* **TASK DIRECTIONS**: Go through the records below and set each one down exactly, leaving out any pictures.

* **SUPPLIED RECORDS**:
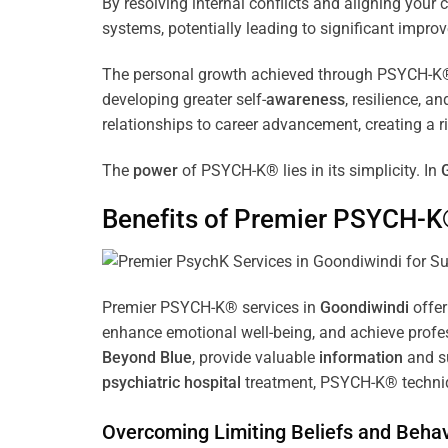
By resolving internal conflicts and aligning you
systems, potentially leading to significant improv
The personal growth achieved through PSYCH-K® of
developing greater self-
awareness
, resilience, 
relationships to career advancement, creating a ri
The
power
of PSYCH-K® lies in its simplicity. In
Benefits of Premier PSYCH-K
Premier PSYCH-K® services in
Goondiwindi
offer
enhance emotional well-being, and achieve profes
Beyond Blue
, provide valuable
information
and su
psychiatric hospital
treatment, PSYCH-K® techniqu
Overcoming Limiting Beliefs and Behav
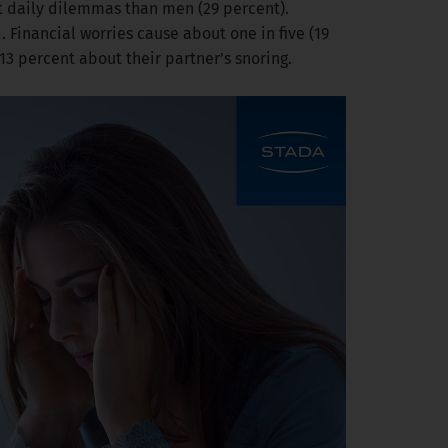
ut daily dilemmas than men (29 percent).
. Financial worries cause about one in five (19
3 percent about their partner’s snoring.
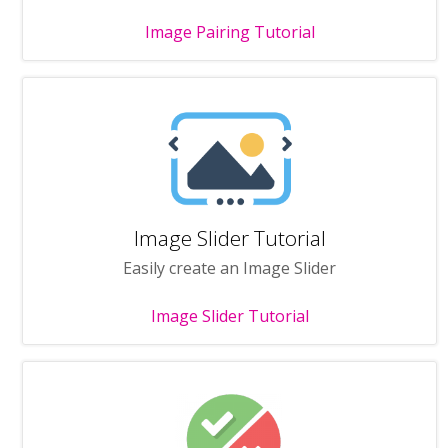
Image Pairing Tutorial
Image Slider Tutorial
Easily create an Image Slider
Image Slider Tutorial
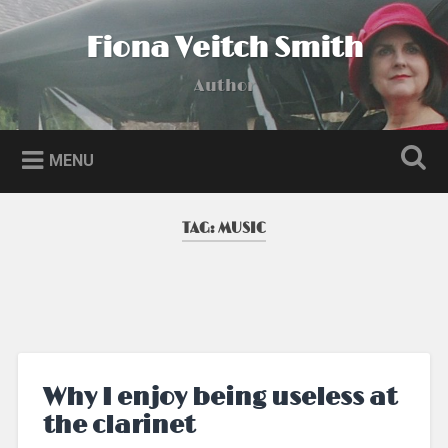
Skip
to
Fiona Veitch Smith
Search
content
Author
MENU
TAG:
MUSIC
Why I enjoy being useless at
the clarinet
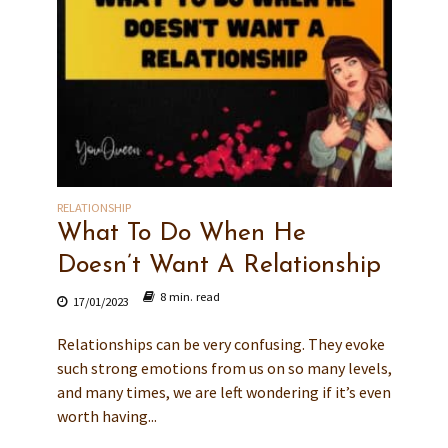
RELATIONSHIP
What To Do When He
Doesn’t Want A Relationship
8 min. read
17/01/2023
Relationships can be very confusing. They evoke
such strong emotions from us on so many levels,
and many times, we are left wondering if it’s even
worth having...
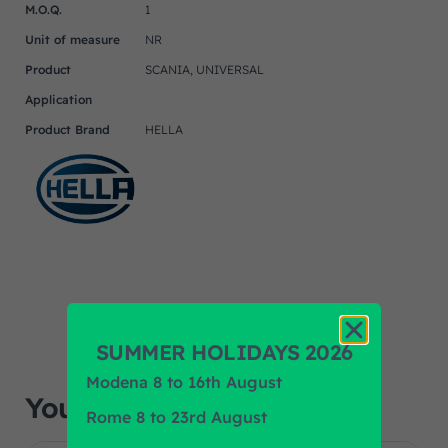
M.O.Q.
1
Unit of measure
NR
Product
SCANIA, UNIVERSAL
Application
Product Brand
HELLA
SUMMER HOLIDAYS 2026
Modena 8 to 16th August
You may also like…
Rome 8 to 23rd August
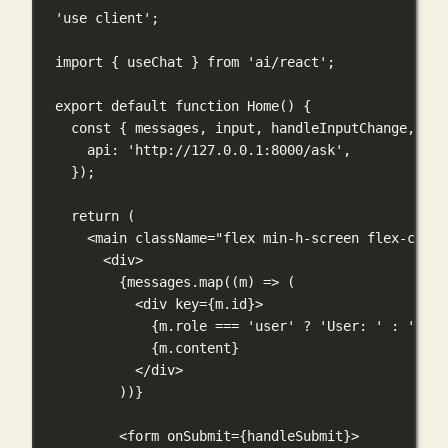
'use client'
;
import
 { useChat } 
from
'ai/react'
;
export
default
function
Home
() {
const
 { messages, input, handleInputChange, han
api: 
'http://127.0.0.1:8000/ask'
,
});
return
 (
<
main
className
=
"flex min-h-screen flex-col i
<
div
>
{
messages.
map
((
m
) 
=>
 (
<
div
key
={
m.id
}
>
{
m.role 
===
'user'
?
'User: '
:
'AI: 
{
m.content
}
</
div
>
))
}
<
form
onSubmit
={
handleSubmit
}
>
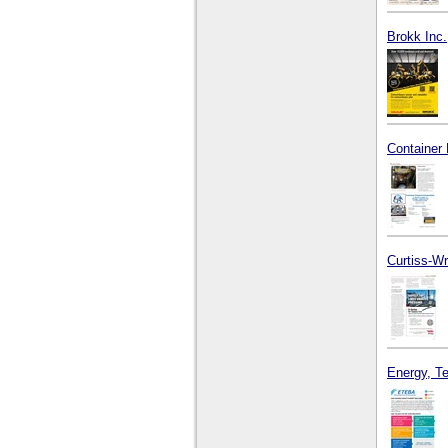
Brokk Inc.
Container 
Curtiss-Wr
Energy, T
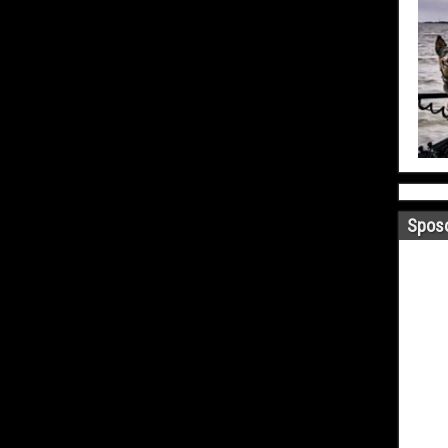
Sposo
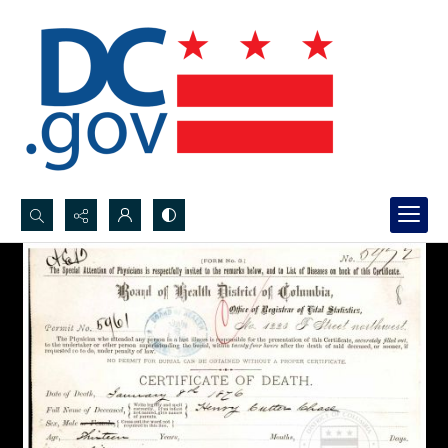
Search...
Advanced search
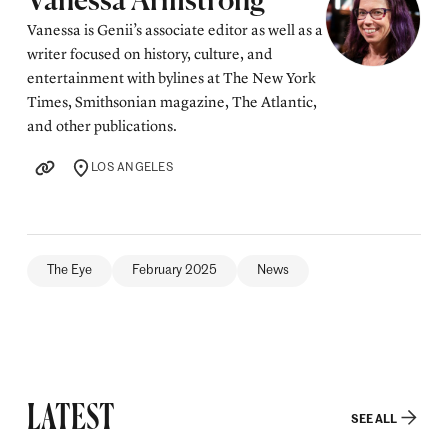
Posted by
Vanessa Armstrong
Vanessa is Genii’s associate editor as well as a
writer focused on history, culture, and
entertainment with bylines at The New York
Times, Smithsonian magazine, The Atlantic,
and other publications.
LOS ANGELES
LOCATION
The Eye
February 2025
News
LATEST
SEE ALL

* **EXERCISE RESULT**:
By resolving internal conflicts and aligning you
systems, potentially leading to significant improv
The personal growth achieved through PSYCH-K® of
developing greater self-
awareness
, resilience, 
relationships to career advancement, creating a ri
The
power
of PSYCH-K® lies in its simplicity. In
Benefits of Premier PSYCH-K
Premier PSYCH-K® services in
Goondiwindi
offer
enhance emotional well-being, and achieve profes
Beyond Blue
, provide valuable
information
and su
psychiatric hospital
treatment, PSYCH-K® techniqu
Overcoming Limiting Beliefs and Behav
ut daily dilemmas than men (29 percent).
. Financial worries cause about one in five (19
3 percent about their partner’s snoring.
Image Pairing Tutorial
Image Slider Tutorial
Easily create an Image Slider
Image Slider Tutorial
Skip
to
Fiona Veitch Smith
Search
content
Author
MENU
TAG:
MUSIC
Why I enjoy being useless at
the clarinet
RELATIONSHIP
What To Do When He
Doesn’t Want A Relationship
8 min. read
17/01/2023
Relationships can be very confusing. They evoke
such strong emotions from us on so many levels,
and many times, we are left wondering if it’s even
worth having...
M.O.Q.
1
Unit of measure
NR
Product
SCANIA, UNIVERSAL
Application
Product Brand
HELLA
SUMMER HOLIDAYS 2026
Modena 8 to 16th August
You may also like…
Rome 8 to 23rd August
'use client'
;
import
 { useChat } 
from
'ai/react'
;
export
default
function
Home
() {
const
 { messages, input, handleInputChange, han
api: 
'http://127.0.0.1:8000/ask'
,
});
return
 (
<
main
className
=
"flex min-h-screen flex-col i
<
div
>
{
messages.
map
((
m
) 
=>
 (
<
div
key
={
m.id
}
>
{
m.role 
===
'user'
?
'User: '
:
'AI: 
{
m.content
}
</
div
>
))
}
<
form
onSubmit
={
handleSubmit
}
>
Brokk Inc.
Container 
Curtiss-Wr
Energy, T
Sposo
Search...
Advanced search
Posted by
Vanessa Armstrong
Vanessa is Genii’s associate editor as well as a
writer focused on history, culture, and
entertainment with bylines at The New York
Times, Smithsonian magazine, The Atlantic,
and other publications.
LOS ANGELES
LOCATION
The Eye
February 2025
News
LATEST
SEE ALL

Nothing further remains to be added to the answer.